In a recent discussion about dynamic variables (${'foo'.$i} in the activeperl@listserv.activestate.com mailinglist someone said

dynamic scalars can sometimes be a better solution than hashes (in term of speed and memory usage) if you don't need to be able to retrieve their names (with a key or an each statement), but only want them to be accessible when called with the proper variable name.

I thought he was wrong because package variables also live in an (almost) ordinary hash. ( Try to print join("\n", keys %main:: ),"\n";) And since this hash doesn't contain directly the scalars, but GLOBs, the memory footprint is actually bigger if you use plenty of "dynamic" variables, that if you use an ordinary hash.

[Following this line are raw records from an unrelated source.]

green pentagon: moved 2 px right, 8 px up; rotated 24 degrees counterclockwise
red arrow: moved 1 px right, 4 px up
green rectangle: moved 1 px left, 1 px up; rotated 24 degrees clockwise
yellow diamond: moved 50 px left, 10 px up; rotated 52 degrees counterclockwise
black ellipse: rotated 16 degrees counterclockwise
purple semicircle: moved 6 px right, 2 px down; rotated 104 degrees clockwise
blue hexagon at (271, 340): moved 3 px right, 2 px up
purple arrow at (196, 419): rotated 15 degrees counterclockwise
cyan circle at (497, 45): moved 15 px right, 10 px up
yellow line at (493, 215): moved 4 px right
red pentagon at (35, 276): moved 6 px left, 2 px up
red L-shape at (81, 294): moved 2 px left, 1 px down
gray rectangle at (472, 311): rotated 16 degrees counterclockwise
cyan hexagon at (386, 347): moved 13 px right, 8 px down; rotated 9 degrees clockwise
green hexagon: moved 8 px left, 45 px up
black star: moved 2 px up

But did not want to post that without support so I tried this script:

for(my $i=0; $i < 100000; $i++) { $hash{'foo'.$i} = ''; # using a hash # ${'foo'.$i} = ''; # using dynamic variables } print "done\n"; <STDIN>;
And the difference was even bigger than I expected (well especialy thanks to the fact the values were so small.) The hash solution needed 15,292KB of RAM, while the dynamic variables needed 41,380KB. (According to the Task Manager in my Win2k Server)

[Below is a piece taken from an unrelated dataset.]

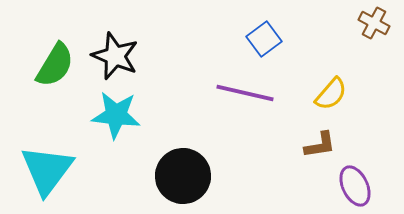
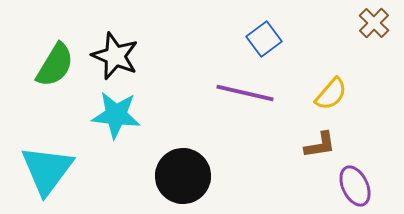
brown cross: rotated 16 degrees clockwise
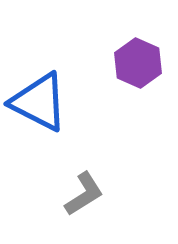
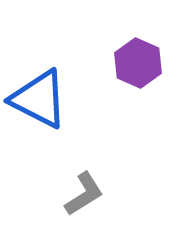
blue triangle: moved 3 px up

The speed of the dynamic variables was also worse than that of the hash:

#!perl use Benchmark; my %hash; for(my $i=0; $i < 1000; $i++) { $hash{'foo'.$i} = 0; ${'foo'.$i} = 0; } sub useHash { my %hash; for(my $i=0; $i < 1000; $i++) { $hash{'foo'.$i}++; } } sub useVars { my %hash; for(my $i=0; $i < 1000; $i++) { ${'foo'.$i} ++; } } timethese 1000, { useHash => \&useHash, useVars => \&useVars, }; __END__ Benchmark: timing 1000 iterations of useHash, useVars... useHash: 3 wallclock secs ( 2.68 usr + 0.00 sys = 2.68 CPU) @ 372.58/s (n=1000) useVars: 4 wallclock secs ( 3.79 usr + 0.00 sys = 3.79 CPU) @ 264.20/s (n=1000)

So the dynamic variables are not only more dangerous, but also slower and more memory-hungry. Not that the other reasons not to use them would not be enough, but it can't hurt to (try to) destroy one more myth ;-)

Jenda
Always code as if the guy who ends up maintaining your code will be a violent psychopath who knows where you live.
   -- Rick Osborne

P.S.: Yes I know I could have used an array, but I wanted to give the dynamic variables a fair chance. :-)

Replies are listed 'Best First'.
Re: Symbolic refs aka. dynamic variables again
by eduardo (Curate) on Apr 24, 2003 at 19:41 UTC
    Ok. I'm confused. I hope one of the more knowledgable internals monks is able to explain why storing a variable in the symbol table is so much more expensive than in a hash. My gut instinct is that it has something to do with the fact that storing something in the symbol table involves more overhead due to reserving a GLOB or something along those lines, but I just tested it on my box, and it's 3 times the memory for a symbolic ref than it is for a hash value. Is it something along those lines, is the fact that the container is the symbol table instead of an actual "container object" causing perl to do more work that a pedestrian monk such as myself wouldn't usually encounter? Am I at least on the right track?

      I'm not going to pretend deep knowledge of Perl internals, but the typeglob structure allocates sufficient space to point to ...

      • a scalar value - $foo
      • an array value - @foo
      • a hash value - %foo
      • a subroutine - &foo
      • a filehandle - foo
      • a format - foo

      Whereas each hash key points directly to a scalar value (SV)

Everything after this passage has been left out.